Over the past three posts, we’ve gone over many of the things that you need to show a child about using a camera and composing images. But, as always, there is still more to learn. This week, I’m going to show you something more abstract. In a nutshell, I’ll show you some ways to encourage the child to keep on learning, even after your lessons are done.
Learning to be Comfortable as a Photographer
The greatest challenge that any child will face is not one of photography, but the challenge of fitting in. Whether they’re at school or at play with their friends, every child wants to do what the other kids are doing so that they’re not labeled as an outcast. Carrying a camera along on field trips, to amusement parks or even on a trip to a local fair with their friends can make a kid feel like they don’t quite fit in with anyone else.
Of course, we older photographers know that this feeling fades with age and in fact, photography becomes something to be proud of — an art that we can share to brighten the lives of our friends and family. For the child that is afraid to be different, this is the challenge. To show him or her that their interest isn’t “nerdy,” but instead something that they should be proud to do. Help your child to be confident in their art, and you’ll see that photography becomes something that they’ll love to share with their friends, rather than something that sets them apart from whatever other kids might be doing.

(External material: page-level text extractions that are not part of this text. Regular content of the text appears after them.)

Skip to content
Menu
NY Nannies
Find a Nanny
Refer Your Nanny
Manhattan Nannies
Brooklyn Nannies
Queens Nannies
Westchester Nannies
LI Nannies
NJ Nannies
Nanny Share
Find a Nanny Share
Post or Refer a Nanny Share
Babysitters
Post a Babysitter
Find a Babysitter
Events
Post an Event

Who knows, your child’s confidence and enjoyment may even inspire some of their friends to pick up photography, too!
Always at the Ready
Chances are when a child is comfortable taking photos around his or her friends or schoolmates, then they’ll want to have a camera around all the time so that they don’t miss out on any opportunities. This is an attitude that should definitely be encouraged because we all know that the more photos you take, the more you’ll learn and grow.
Does this mean that you should send your child on field trips or outings with a highly expensive DSLR and lens kit? That choice is up to you, or the parents of the child. If you’re like most parents, the answer is likely no because even though you may trust the child to be responsible with the equipment, there are still too many ways that it can get lost, broken or stolen. Still, you’ll want the child to keep learning and growing, so what should you do? Here are some options:
- Purchase the child a smartphone to use as a camera while they’re out with friends.

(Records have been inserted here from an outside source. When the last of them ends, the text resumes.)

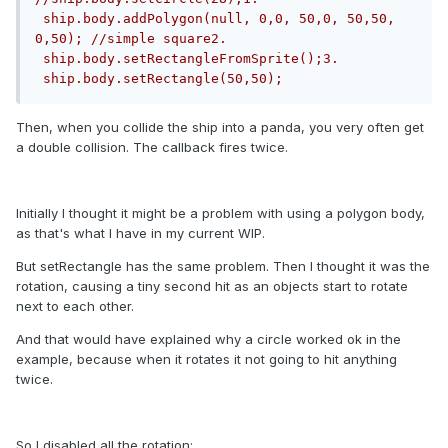
 ship.body.addPolygon(null, 0,0, 50,0, 50,50, 
0,50); //simple square2. 
 ship.body.setRectangleFromSprite();3. 
 ship.body.setRectangle(50,50);
Then, when you collide the ship into a panda, you very often get
a double collision. The callback fires twice.
Initially I thought it might be a problem with using a polygon body,
as that's what I have in my current WIP.
But setRectangle has the same problem. Then I thought it was the
rotation, causing a tiny second hit as an objects start to rotate
next to each other.
And that would have explained why a circle worked ok in the
example, because when it rotates it not going to hit anything
twice.
So I disabled all the rotation:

- Invest in an inexpensive point-and-shoot camera that they can use. Nowadays, brands such as Nikon and Canon make wonderful little point-and-shoot cameras that are much less expensive than the majority of DSLR kits.
- Purchase an older DSLR kit. The thing about photography is that as each new generation of equipment is released, the older generations drop in price. It is relatively easy to find outdated DSLR kits for a small fraction of the cost of a current kit. Best of all, most of these older cameras and lenses are still perfectly serviceable. They might offer more noise at high ISO settings and they may not have other details like a bulb setting, but they’ll still take beautiful pictures in most, if not quite all, situations.

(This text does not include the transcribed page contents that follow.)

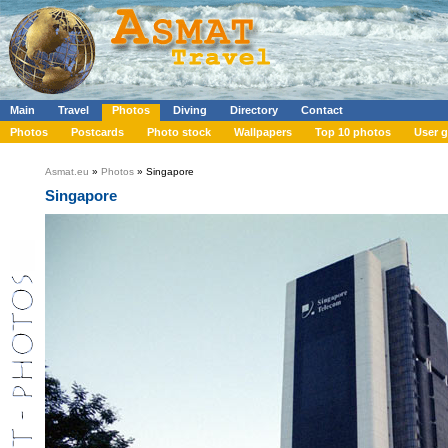
Main
Travel
Photos
Diving
Directory
Contact
Photos
Postcards
Photo stock
Wallpapers
Top 10 photos
User g
Asmat.eu
»
Photos
» Singapore
Singapore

It seems like the purchase of an inexpensive “beater” camera is so that you and your child don’t feel so bad if something happens to the camera, but in actuality, there is another, larger lesson to be taught here. You see, the gear doesn’t make the photographer. The gear makes the photographer’s life slightly easier, but it is the photographer’s vision and knowledge that creates beautiful photographs. An inexpensive camera that the child can use while away from your watchful eye will help you to reinforce this lesson.
Learning to be Comfortable with People
It’s one thing to be comfortable enough that you can conspicuously carry your camera everywhere you go, but it is quite another to be so comfortable that you can ask perfect strangers to take their photo. And, if your child is not taking photos of people, then they’re missing out on a large sector of photography — one that they could potentially turn into a livelihood someday.
This thought takes me back to a college photography class that I took. One assignment was to take photos of people. Not sneaky, surreptitious photos, but to actually walk up to a stranger and ask them if I could take a photograph of them. This was an invaluable lesson because not only did I learn about photographing people, but it also helped me to overcome the fear and embarrassment of asking a stranger for a photograph.
This is a great exercise that you can do with your kids to get them over any fear of taking photographs of people. Next time you’re at the park or out and about, ask your child to take someone’s photo. You can even ask the subject for an email address to send them copies of the images.
The key thing to remember here is to always be safe. Make sure your child knows that it is never safe to speak to strangers if you aren’t able to supervise them!
This is the end of the lessons that I have to give, but it is certainly not the end of the learning process. Keep encouraging your child to take more photos, read about photography and study their own work and that of photographers that they admire. You may even look for local, regional and state photo contests that they can enter. Above all else, do everything you can to make sure your child keeps learning well into adulthood and beyond!